Transcribed page contents:
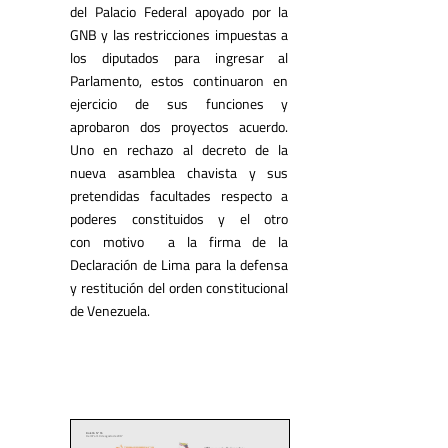
del Palacio Federal apoyado por la
GNB y las restricciones impuestas a
los diputados para ingresar al
Parlamento, estos continuaron en
ejercicio de sus funciones y
aprobaron dos proyectos acuerdo.
Uno en rechazo al decreto de la
nueva asamblea chavista y sus
pretendidas facultades respecto a
poderes constituidos y el otro
con
motivo a la firma de la
Declaración de Lima para la defensa
y restitución del orden constitucional
de Venezuela.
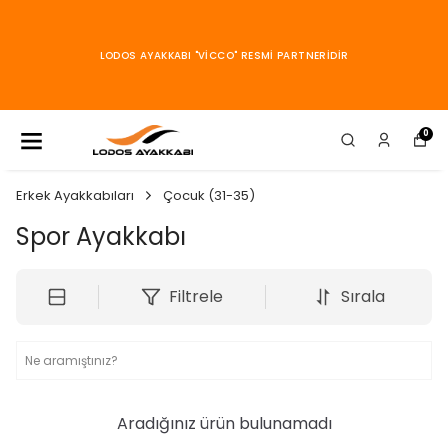
KARGOLARI
ARACILIĞI
İCCO" RESMİ PARTNERİDİR
GÖNDER
0
Erkek Ayakkabıları
Çocuk (31-35)
Spor Ayakkabı
Filtrele
Sırala
Aradığınız ürün bulunamadı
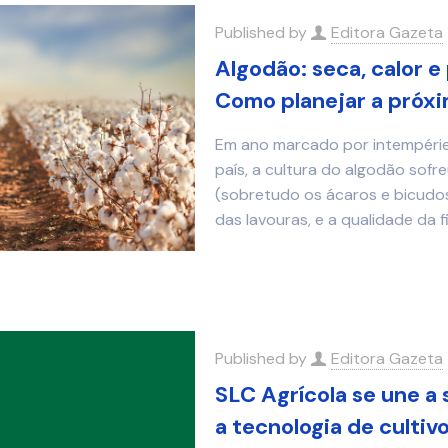
Published by
Editora Gazeta
Algodão: seca, calor e
Como planejar a próx
Em ano marcado por intempéries
país, a cultura do algodão sofre
(sobretudo os ácaros e bicudo
das lavouras, e a qualidade da f
Published by
Editora Gazeta
SLC Agrícola se une a
a tecnologia de culti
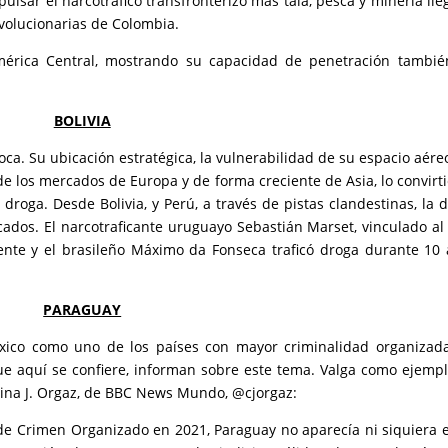
ulsar el narcotráfico transfronterizo más tala, pesca y minería ile
volucionarias de Colombia.
érica Central, mostrando su capacidad de penetración tambié
BOLIVIA
ca. Su ubicación estratégica, la vulnerabilidad de su espacio aéreo
de los mercados de Europa y de forma creciente de Asia, lo convirt
 droga. Desde Bolivia, y Perú, a través de pistas clandestinas, la 
rcados. El narcotraficante uruguayo Sebastián Marset, vinculado al
mente y el brasileño Máximo da Fonseca traficó droga durante 10
PARAGUAY
ico como uno de los países con mayor criminalidad organizada
ue aquí se confiere, informan sobre este tema. Valga como ejemp
stina J. Orgaz, de BBC News Mundo, @cjorgaz:
 de Crimen Organizado en 2021, Paraguay no aparecía ni siquiera 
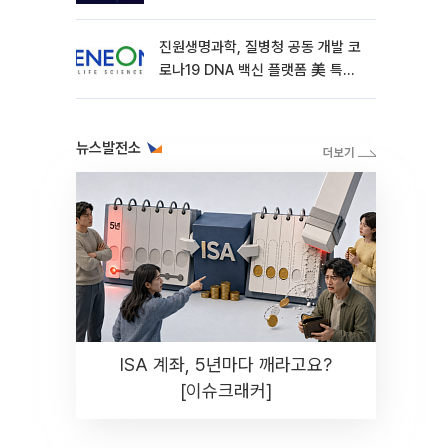
진원생명과학, 질병청 공동 개발 코
로나19 DNA 백신 플랫폼 美 특허
확보
뉴스발전소
ISA 계좌, 5년마다 깨라고요?
[이슈크래커]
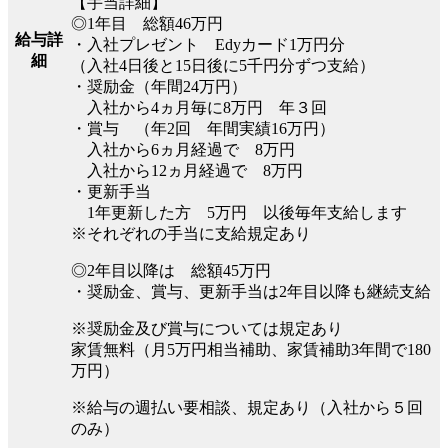
【手当詳細】
◎1年目 総額46万円
給与詳
・入社プレゼント Edyカード1万円分
細
（入社4日後と15日後に5千円分ずつ支給）
・奨励金（年間24万円）
入社から4ヵ月毎に8万円 年３回
・賞与 （年2回 年間実績16万円）
入社から6ヵ月経過で 8万円
入社から12ヵ月経過で 8万円
・更新手当
1年更新した方 5万円 以後毎年支給します
※それぞれの手当に支給規定あり
◎2年目以降は 総額45万円
・奨励金、賞与、更新手当は2年目以降も継続支給
※奨励金及び賞与については規定あり
家賃無料（月5万円相当補助、家賃補助3年間で180
万円）
※給与の週払い要相談、規定あり（入社から５回
のみ）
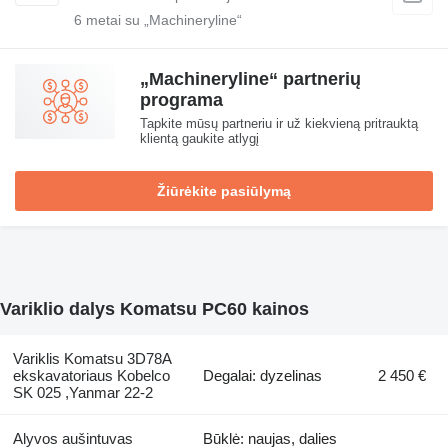
6
metai su „Machineryline“
„Machineryline“ partnerių
programa
Tapkite mūsų partneriu ir už kiekvieną pritrauktą
klientą gaukite atlygį
Žiūrėkite pasiūlymą
Variklio dalys Komatsu PC60 kainos
Variklis Komatsu 3D78A
ekskavatoriaus Kobelco
Degalai: dyzelinas
2 450 €
SK 025 ,Yanmar 22-2
Alyvos aušintuvas
Būklė: naujas, dalies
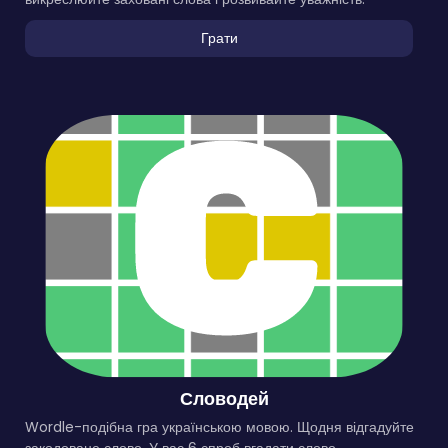
Грати
Словодей
Wordle-подібна гра українською мовою. Щодня відгадуйте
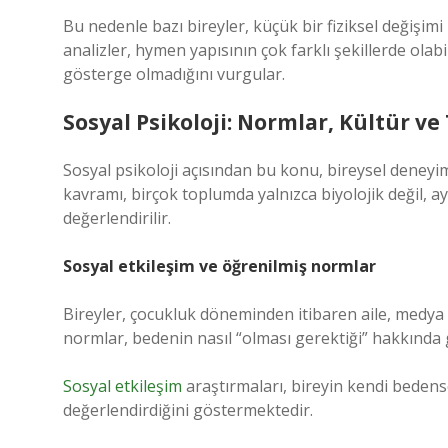
Bu nedenle bazı bireyler, küçük bir fiziksel değişimi
analizler, hymen yapısının çok farklı şekillerde olabi
gösterge olmadığını vurgular.
Sosyal Psikoloji: Normlar, Kültür v
Sosyal psikoloji açısından bu konu, bireysel deneyim
kavramı, birçok toplumda yalnızca biyolojik değil, a
değerlendirilir.
Sosyal etkileşim ve öğrenilmiş normlar
Bireyler, çocukluk döneminden itibaren aile, medya ve
normlar, bedenin nasıl “olması gerektiği” hakkında 
Sosyal etkileşim
araştırmaları, bireyin kendi bedens
değerlendirdiğini göstermektedir.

**WHAT THE TASK ASKS**
Apart from the pictures, return the records exactly.

**COMPLETED EXERCISE**
del Palacio Federal apoyado por la
GNB y las restricciones impuestas a
los diputados para ingresar al
Parlamento, estos continuaron en
ejercicio de sus funciones y
aprobaron dos proyectos acuerdo.
Uno en rechazo al decreto de la
nueva asamblea chavista y sus
pretendidas facultades respecto a
poderes constituidos y el otro
con
motivo a la firma de la
Declaración de Lima para la defensa
y restitución del orden constitucional
de Venezuela.
KARGOLARI
ARACILIĞI
İCCO" RESMİ PARTNERİDİR
GÖNDER
0
Erkek Ayakkabıları
Çocuk (31-35)
Spor Ayakkabı
Filtrele
Sırala
Aradığınız ürün bulunamadı
Published by
Editora Gazeta
Algodão: seca, calor e
Como planejar a próx
Em ano marcado por intempéries
país, a cultura do algodão sofre
(sobretudo os ácaros e bicudo
das lavouras, e a qualidade da f
Published by
Editora Gazeta
SLC Agrícola se une a
a tecnologia de culti
ulsar el narcotráfico transfronterizo más tala, pesca y minería ile
volucionarias de Colombia.
érica Central, mostrando su capacidad de penetración tambié
BOLIVIA
ca. Su ubicación estratégica, la vulnerabilidad de su espacio aéreo
de los mercados de Europa y de forma creciente de Asia, lo convirt
 droga. Desde Bolivia, y Perú, a través de pistas clandestinas, la 
rcados. El narcotraficante uruguayo Sebastián Marset, vinculado al
mente y el brasileño Máximo da Fonseca traficó droga durante 10
PARAGUAY
ico como uno de los países con mayor criminalidad organizada
ue aquí se confiere, informan sobre este tema. Valga como ejemp
stina J. Orgaz, de BBC News Mundo, @cjorgaz:
 de Crimen Organizado en 2021, Paraguay no aparecía ni siquiera 
진원생명과학, 질병청 공동 개발 코
로나19 DNA 백신 플랫폼 美 특허
확보
뉴스발전소
ISA 계좌, 5년마다 깨라고요?
[이슈크래커]
【手当詳細】
◎1年目 総額46万円
給与詳
・入社プレゼント Edyカード1万円分
細
（入社4日後と15日後に5千円分ずつ支給）
・奨励金（年間24万円）
入社から4ヵ月毎に8万円 年３回
・賞与 （年2回 年間実績16万円）
入社から6ヵ月経過で 8万円
入社から12ヵ月経過で 8万円
・更新手当
1年更新した方 5万円 以後毎年支給します
※それぞれの手当に支給規定あり
◎2年目以降は 総額45万円
・奨励金、賞与、更新手当は2年目以降も継続支給
※奨励金及び賞与については規定あり
家賃無料（月5万円相当補助、家賃補助3年間で180
万円）
※給与の週払い要相談、規定あり（入社から５回
のみ）
6
metai su „Machineryline“
„Machineryline“ partnerių
programa
Tapkite mūsų partneriu ir už kiekvieną pritrauktą
klientą gaukite atlygį
Žiūrėkite pasiūlymą
Variklio dalys Komatsu PC60 kainos
Variklis Komatsu 3D78A
ekskavatoriaus Kobelco
Degalai: dyzelinas
2 450 €
SK 025 ,Yanmar 22-2
Alyvos aušintuvas
Būklė: naujas, dalies
Грати
Словодей
Wordle-подібна гра українською мовою. Щодня відгадуйте
Bu nedenle bazı bireyler, küçük bir fiziksel değişimi
analizler, hymen yapısının çok farklı şekillerde olabi
gösterge olmadığını vurgular.
Sosyal Psikoloji: Normlar, Kültür v
Sosyal psikoloji açısından bu konu, bireysel deneyim
kavramı, birçok toplumda yalnızca biyolojik değil, a
değerlendirilir.
Sosyal etkileşim ve öğrenilmiş normlar
Bireyler, çocukluk döneminden itibaren aile, medya ve
normlar, bedenin nasıl “olması gerektiği” hakkında 
Sosyal etkileşim
araştırmaları, bireyin kendi bedens
değerlendirdiğini göstermektedir.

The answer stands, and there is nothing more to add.